In the past I have found a very elegant and reliable way to do microbenchmarking while compensating for the effects of overhead.
Calculate the time it takes one loop without the function being tested, and one with.
public static void main(String[] args)
int samples = 1000000;
long l1;
long l2;
int n = 0;
for (int tries = 0; tries < 10; tries++)
{
l1 = System.nanoTime();
for (int i = 0; i < samples; i++)
{}
l1 = System.nanoTime() - l1;
l2 = System.nanoTime();
for (int i = 0; i < samples; i++)
{
n++;
}
l2 = System.nanoTime() - l2;
System.out.println("t0 = " + l1 + "\tt=" + l2 + "\tspeed=" + samples * 1e9f / (l2 - l1));
}
}
Result:
t0 = 1251556 t=779708 speed=-2.11932659E9 t0 = 548115 t=838654 speed=3.44187878E9 t0 = 546159 t=752889 speed=4.837227E9 t0 = 531632 t=784457 speed=3.95530496E9 t0 = 523251 t=883911 speed=2.77269453E9 t0 = 546159 t=807924 speed=3.82022042E9 t0 = 543924 t=804013 speed=3.84483763E9 t0 = 545879 t=803454 speed=3.88236442E9 t0 = 543365 t=804013 speed=3.83659187E9 t0 = 546159 t=804012 speed=3.87817856E9
My 2.5GHz Intel Core (duo) can do about 3.88 billion times n++ in a single thread.
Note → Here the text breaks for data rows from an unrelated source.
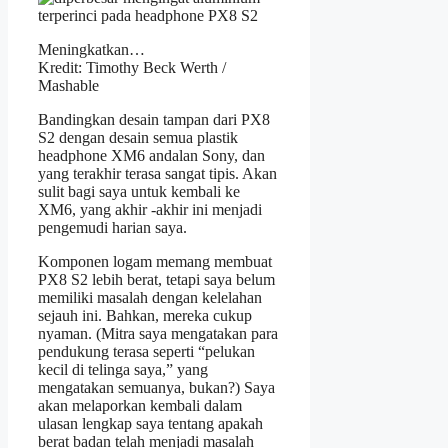
Meningkatkan…
Kredit: Timothy Beck Werth /
Mashable
Bandingkan desain tampan dari PX8
S2 dengan desain semua plastik
headphone XM6 andalan Sony, dan
yang terakhir terasa sangat tipis. Akan
sulit bagi saya untuk kembali ke
XM6, yang akhir -akhir ini menjadi
pengemudi harian saya.
Komponen logam memang membuat
PX8 S2 lebih berat, tetapi saya belum
memiliki masalah dengan kelelahan
sejauh ini. Bahkan, mereka cukup
nyaman. (Mitra saya mengatakan para
pendukung terasa seperti “pelukan
kecil di telinga saya,” yang
mengatakan semuanya, bukan?) Saya
akan melaporkan kembali dalam
ulasan lengkap saya tentang apakah
berat badan telah menjadi masalah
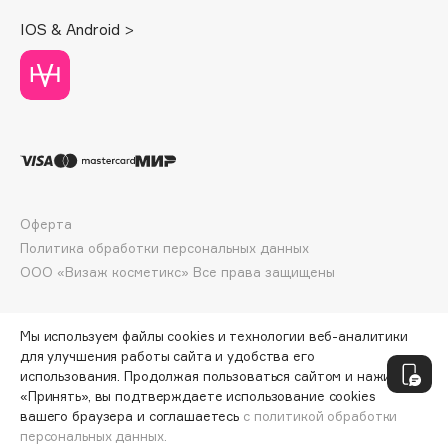
Deonica
IOS & Android >
Dessange
Dior
Divage
Dolce & Gabbana
Dolomit
Dorco
DP Daily Perfection
Оферта
Dr. Vranjes Firenze
Политика обработки персональных данных
Dr.Althea
ООО «Визаж косметикс» Все права защищены
Dr.Ceuracle
Dr.Jart+
Мы используем файлы cookies и технологии веб-аналитики
DSD de Luxe
для улучшения работы сайта и удобства его
использования. Продолжая пользоваться сайтом и нажимая
Dyson
«Принять», вы подтверждаете использование cookies
вашего браузера и соглашаетесь
с политикой обработки
персональных данных.
СООБЩИТЬ О ПОСТУПЛЕНИИ
7880 ₽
When removing n++ (making both loops the same), the result is:
t0 = 1259099 t=602311 speed=-1.52256128E9 t0 = 544762 t=556216 speed=8.730574E10 t0 = 551467 t=540851 speed=-9.4197441E10 t0 = 666007 t=552864 speed=-8.8383724E9 t0 = 545041 t=553982 speed=1.11844311E11 t0 = 545600 t=556496 speed=9.1776795E10 t0 = 546159 t=603708 speed=1.73764956E10 t0 = 561245 t=540571 speed=-4.8369934E10 t0 = 553701 t=542527 speed=-8.9493463E10 t0 = 551467 t=607619 speed=1.78088038E10
which are ridiculously high numbers (30 times higher) meaning this overhead compensation is fairly reliable relative to the measuring noise. (increasing samples increases accuracy)
Now on to atan2.
public static void main(String[] args)
{
Random RND = new Random();
int samples = 1000000;
long l1;
long l2;
long l3;
float x;
float y;
for (int tries = 0; tries < 10; tries++)
{
l1 = System.nanoTime();
for (int i = 0; i < samples; i++)
{
x = (RND.nextFloat() - 0.5f) * 200;
y = (RND.nextFloat() - 0.5f) * 200;
}
l1 = System.nanoTime() - l1;
l2 = System.nanoTime();
for (int i = 0; i < samples; i++)
{
x = (RND.nextFloat() - 0.5f) * 200;
y = (RND.nextFloat() - 0.5f) * 200;
FastMath.atan2(x, y);
}
l2 = System.nanoTime() - l2;
l3 = System.nanoTime();
for (int i = 0; i < samples; i++)
{
x = (RND.nextFloat() - 0.5f) * 200;
y = (RND.nextFloat() - 0.5f) * 200;
StrictMath.atan2(x, y);
}
l3 = System.nanoTime() - l3;
float fast = samples * 1e9f / (l2 - l1);
float slow = samples * 1e9f / (l3 - l1);
System.out.println("speed fast=" + fast + "\tspeed slow=" + slow + "\tfactor=" + fast / slow);
}
}
result:
speed fast=2.5838188E7 speed slow=3102130.2 factor=8.329176 speed fast=4.2304908E7 speed slow=6922386.0 factor=6.111319 speed fast=3.6428208E7 speed slow=6051220.5 factor=6.019977 speed fast=3.3007322E7 speed slow=5712438.0 factor=5.7781496 speed fast=3.6745696E7 speed slow=6234034.0 factor=5.8943686 speed fast=4.6704136E7 speed slow=6152503.5 factor=7.5910783 speed fast=3.9707864E7 speed slow=6488173.5 factor=6.1200376 speed fast=5.0430332E7 speed slow=6682681.5 factor=7.5464215 speed fast=4.770246E7 speed slow=6730517.0 factor=7.087488 speed fast=4.857506E7 speed slow=6979997.5 factor=6.9591804
I’ve also invented another, even more accurate, but more limited, microbenchmarking technique. Call the function once in the first loop and 10 times in the other, then solve for the run time of one execution. This is not applicable for atan2 because you can’t call it multiple times in a row and expect the performance to be flat (and also calling random in between makes the technique useless).